Sólo sindicatos inscriptos podrán promover la huelga consagrada en la Constitución

La Corte Suprema dictó un fallo fundamental por el cual los sindicatos meramente inscriptos, y los sindicatos con personería, son los únicos habilitados a promover la huelga y no lo están un grupo de trabajadores que ejecutan una medida de fuerza sin respaldo de su organización sindical, (‘Orellano, Francisco Daniel c/Correo Oficial’, CSJN 93/2013 -49-0- 7 jun 2016).

A su vez estableció que el art. 14 bis de la Constitución Nacional confiere la atribución del ejercicio de un derecho colectivo como la huelga a una organización formal (llámese sindicato o gremio) y no a un grupo de trabajadores, sin el respaldo de la entidad representativa, los que carecen de legitimación para promover una medida de fuerza lícita.

Si bien ha de dictarse un nuevo fallo con las consignas precitadas, también habrá que legitimar el despido con justa causa de quienes actuaron en una medida de fuerza ilegal, en la medida que se haya comprobado su participación, y siempre y cuando hayan sido intimados a retomar tareas y se hayan negado a hacerlo o hayan continuado con las medidas. 



Siempre resultó insostenible separar en dos supuestos diversos al sindicato que pueden constituir los trabajadores por decisión subjetiva, con el único requisito de la inscripción en un registro especial, de los gremios del segundo párrafo a quién se le otorgan además atributos que son propias de una persona ideal o de una organización como es la de concertar los convenios colectivos, que exige que en cada una de las partes se encuentren representadas por los sujetos colectivos, a saber el gremio o sindicato y la cámara empresaria (además de que sean sujetos una empresa o un conjunto de empresas).

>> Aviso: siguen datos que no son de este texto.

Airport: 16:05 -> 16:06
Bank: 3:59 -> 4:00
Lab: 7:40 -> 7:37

En efecto, la incorporación a nuestra Constitución Nacional del art. 14 bis en el año 1957 con la Convención Constituyente del gobierno de facto denominado Revolución Libertadora, estableció en el primer párrafo que "el trabajo en sus diversas formas gozará de la protección de las leyes, las que asegurarán al trabajador: organización sindical libre y democrática, reconocida por la simple inscripción en un registro especial". A su vez, en el segundo párrafo estableció que "queda garantizado a los gremios: recurrir a la conciliación y al arbitraje; el derecho de huelga".

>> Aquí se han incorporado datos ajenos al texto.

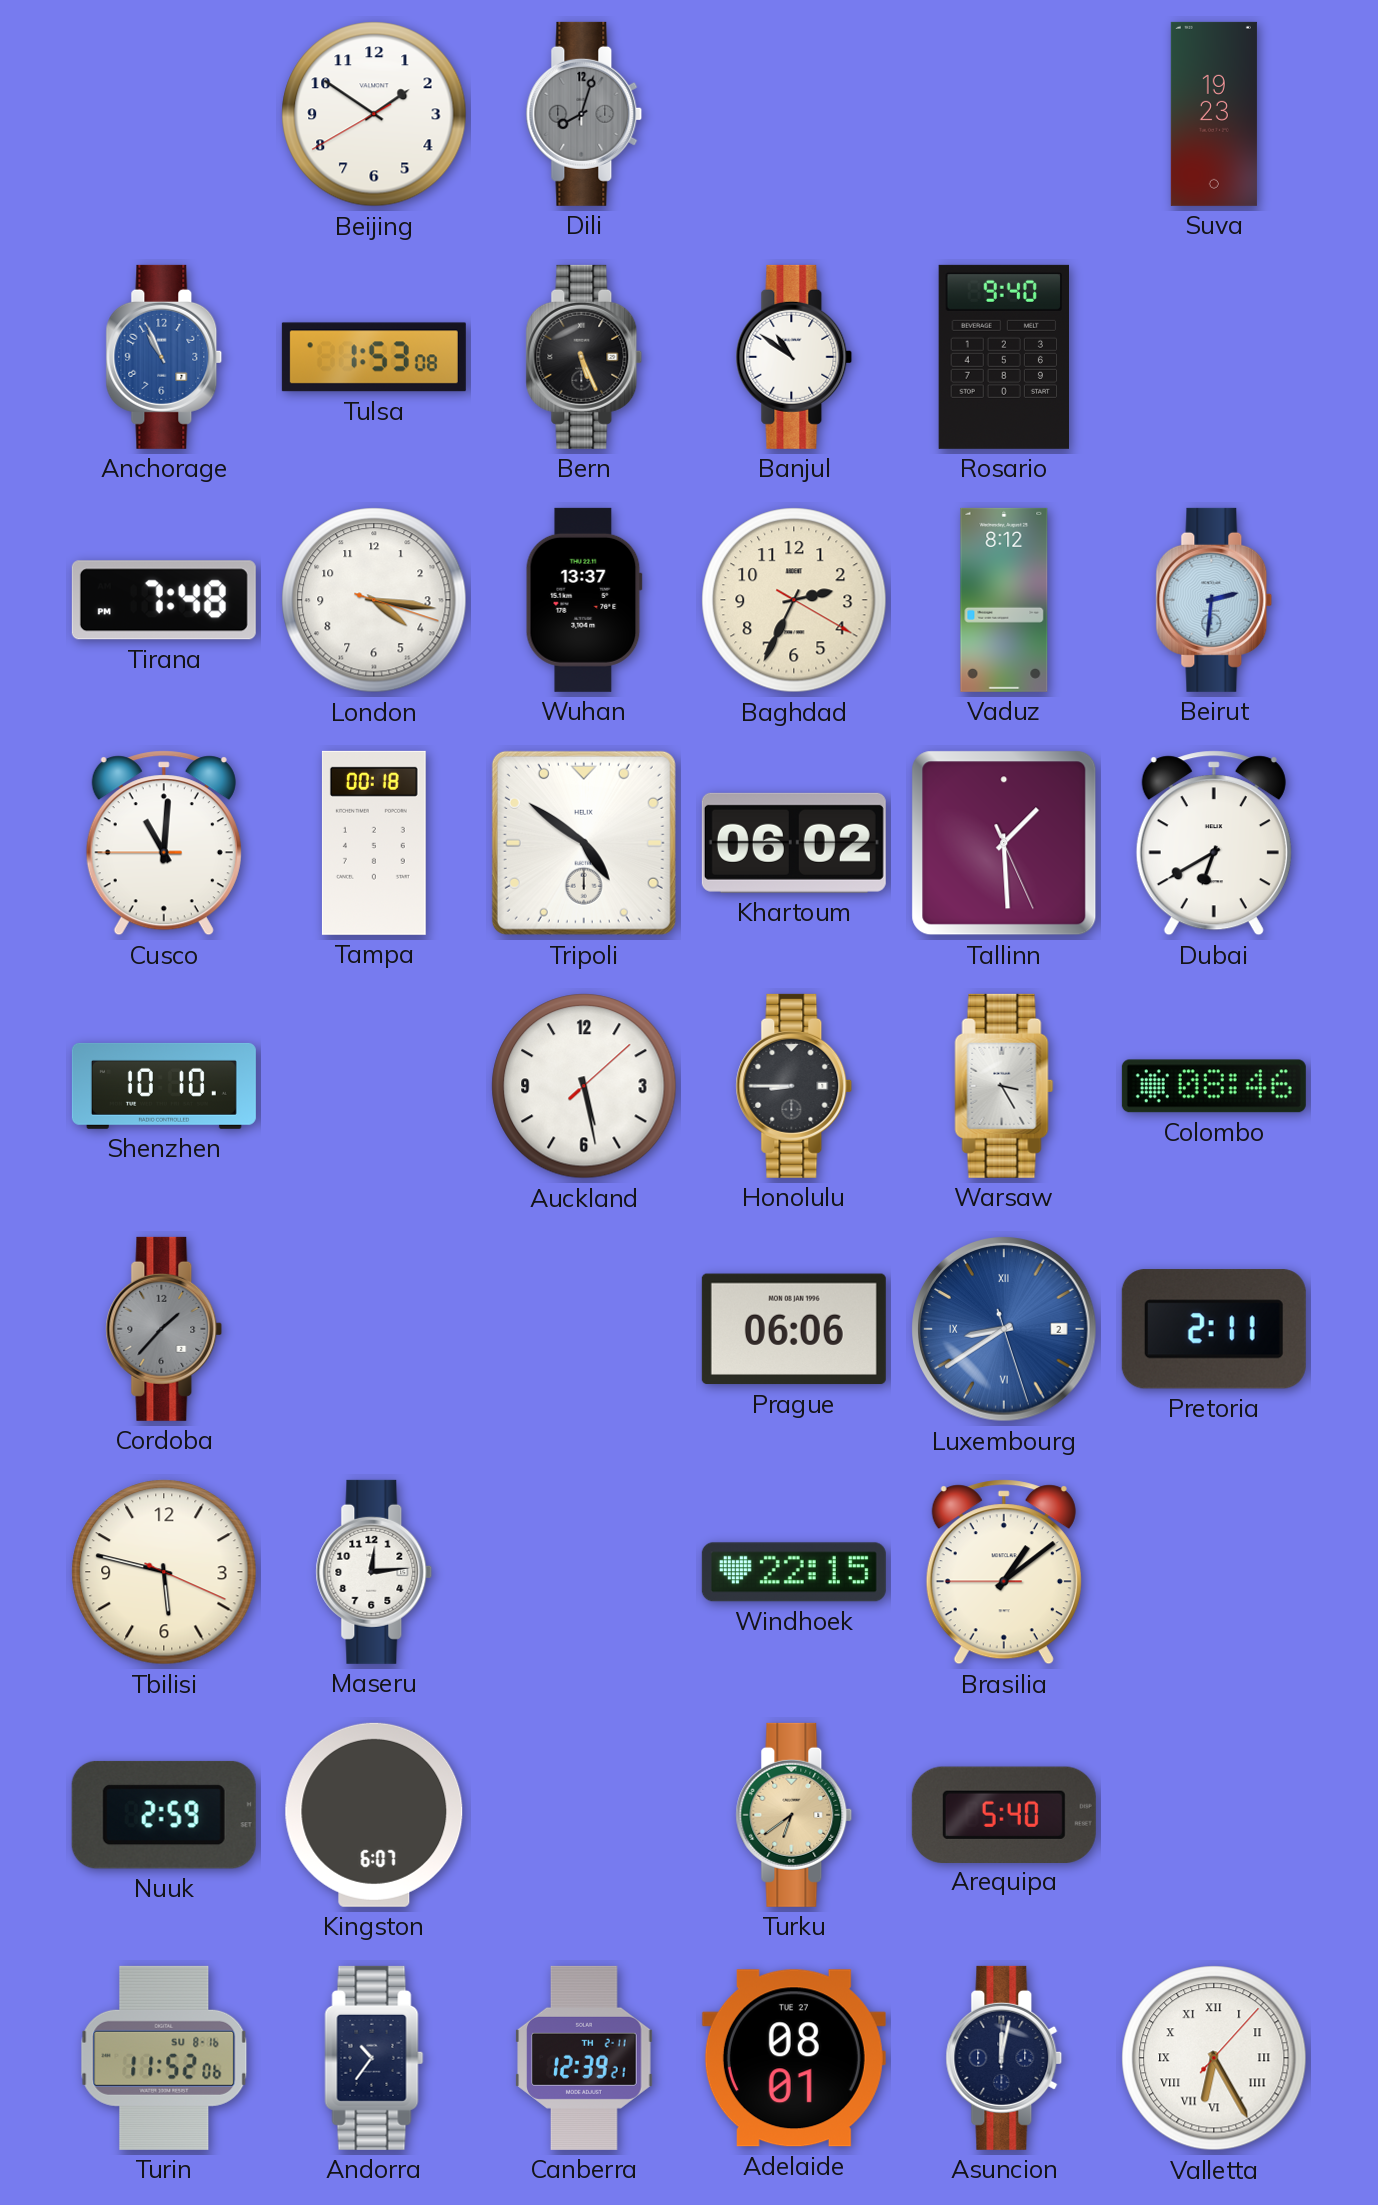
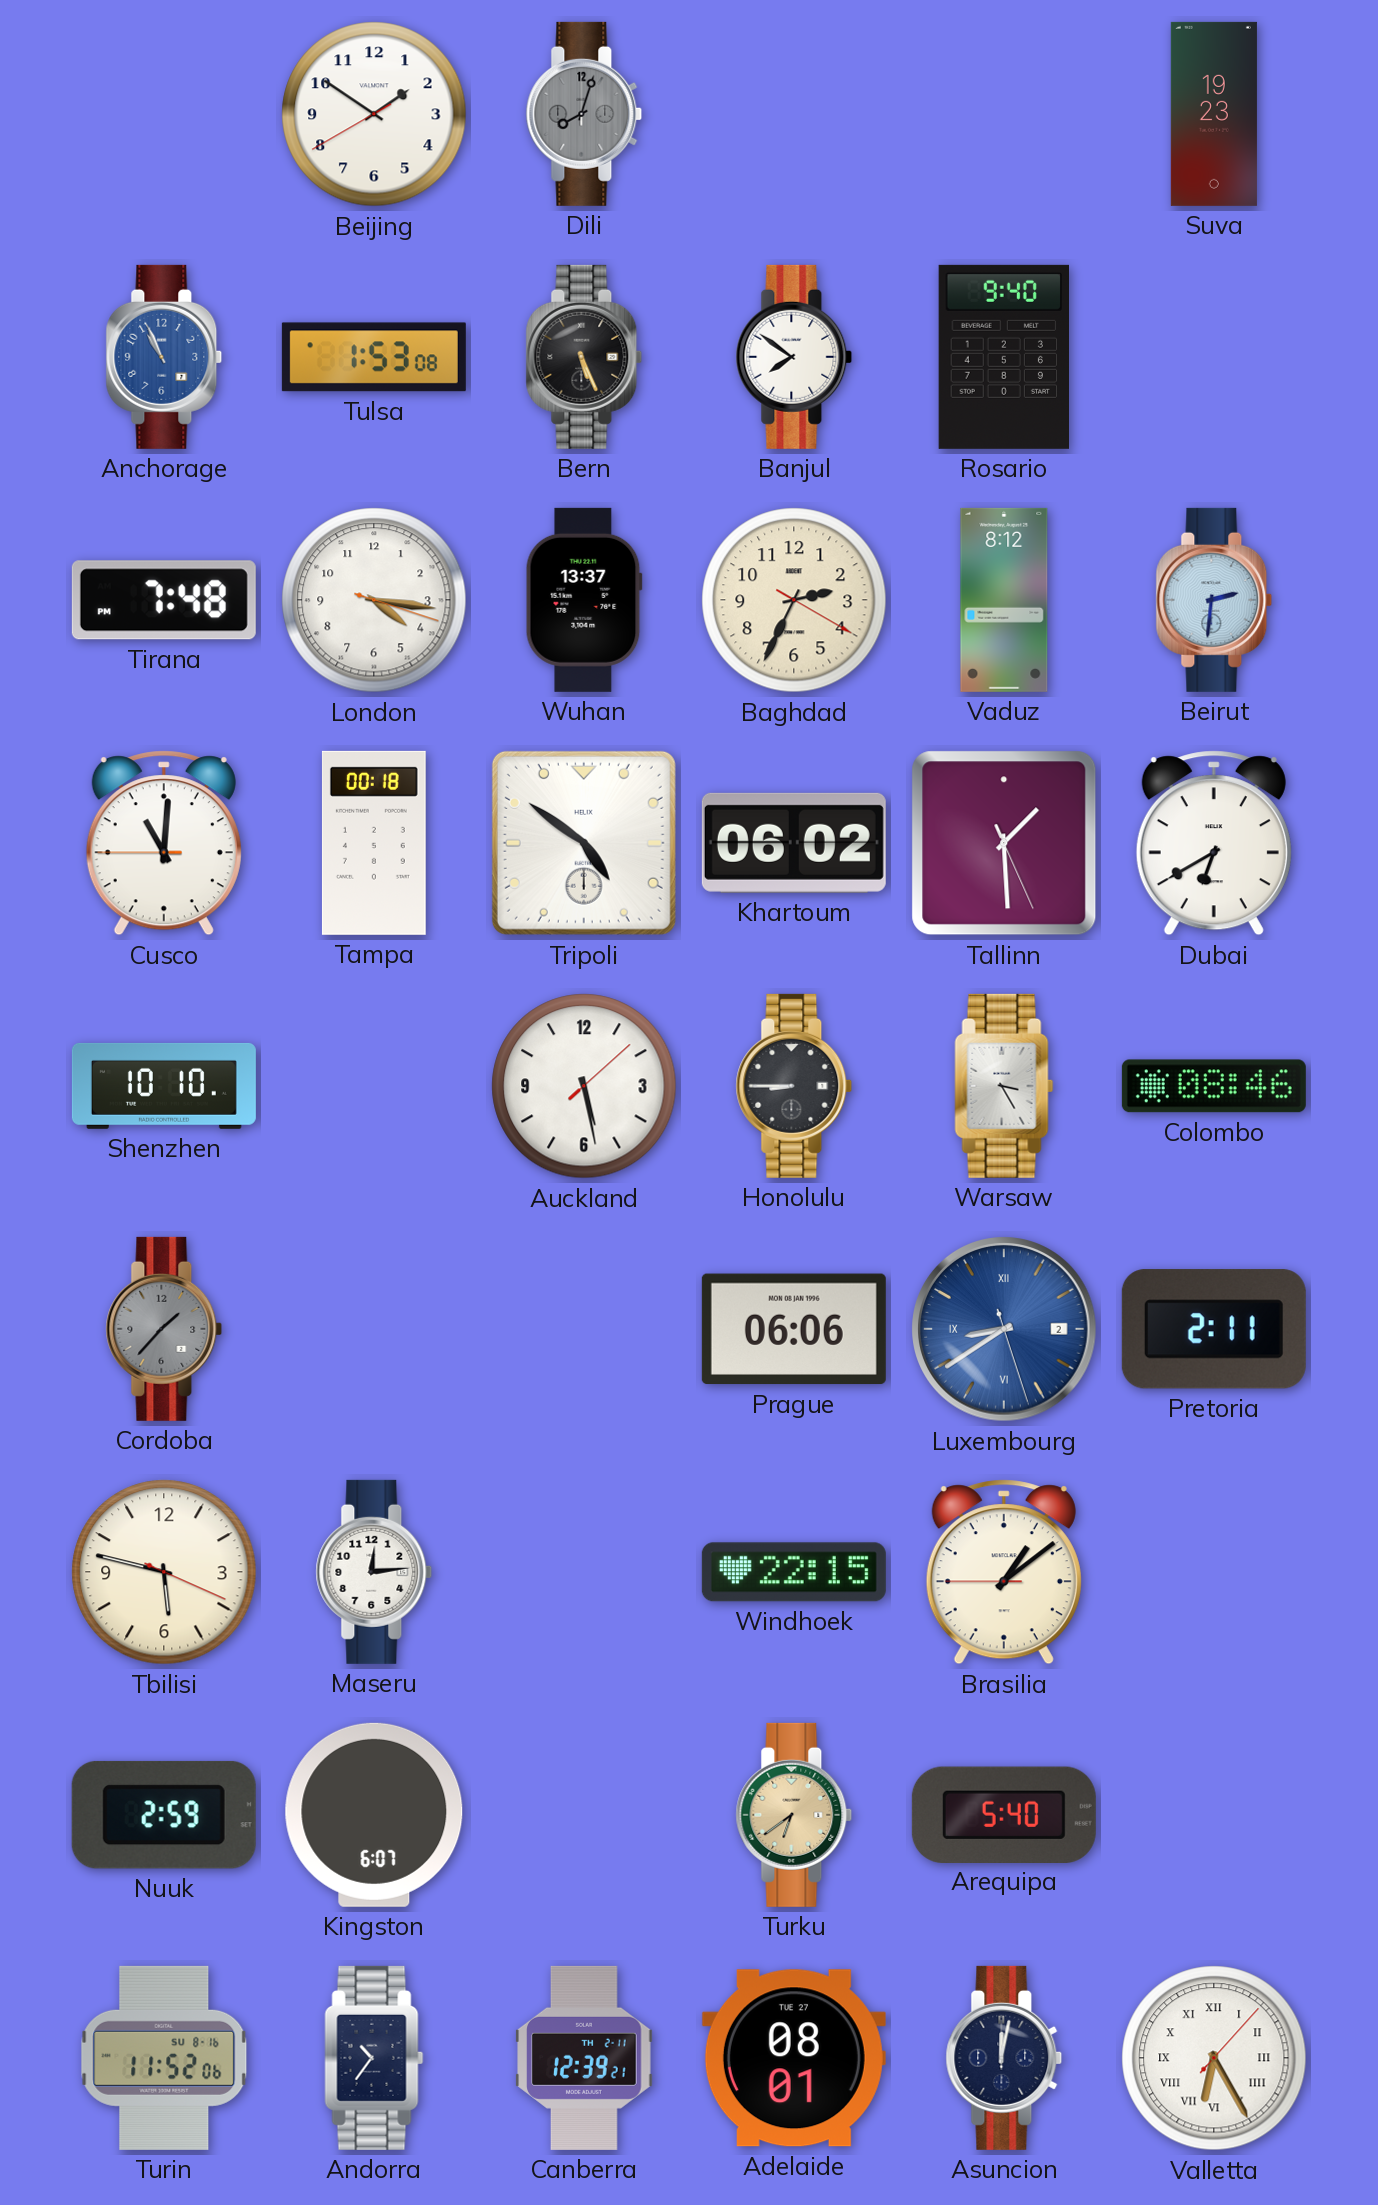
Banjul: 10:51 -> 7:51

El trabajador tiene una función subjetiva en la huelga, que opera una vez declarada y promovida por la entidad sindical representativa, y es la de adherir a la medida de fuerza, a rechazarla, o a reconsiderar su adhesión abandonando la medida. Es un derecho correlativo y simétrico con los derechos propios de la libertad sindical individual, de afiliarse, no afiliarse o desafiliarse. Por ende, siempre resulta privativo del éxito de una huelga la adhesión masiva de los trabajadores a una decisión tomada por la conducción del gremio, que puede o no tener como prerrogativa la consulta previa a sus representados. Sin perjuicio de ello, en forma previa, durante la exteriorización de la decisión de adherir, o con posterioridad al comienzo de las medidas, resulta claro, que la entidad gremial debe ser el promotor, impulsor o el respaldo de cualquier medida para que en definitiva resulte legítima.

Así, el fallo ‘Orellano’ plantea in fine que "a partir del encuadre descripto y desde una perspectiva de análisis que hace pie en el examen integral del texto de la norma constitucional es indudable que la titularidad del derecho a declarar una huelga pertenece a un colectivo de trabajadores organizados en función de intereses comunes, no al trabajador en forma individual ni a cualquier grupo de trabajadores". Concretamente, corresponde entender que los ‘gremios’ mencionados en el segundo párrafo del art 14 bis como titulares del derecho de declarar una huelga no son otra cosa que aquellas entidades profesionales que surgen como fruto del despliegue del derecho a la organización sindical libre y democrática ha reconocido a los trabajadores en el párrafo anterior, es decir, a las asociaciones sindicales a las que la Constitución habilita para el ejercicio de derechos colectivos cuando satisfacen el requisito de su ‘simple inscripción en un registro especial’.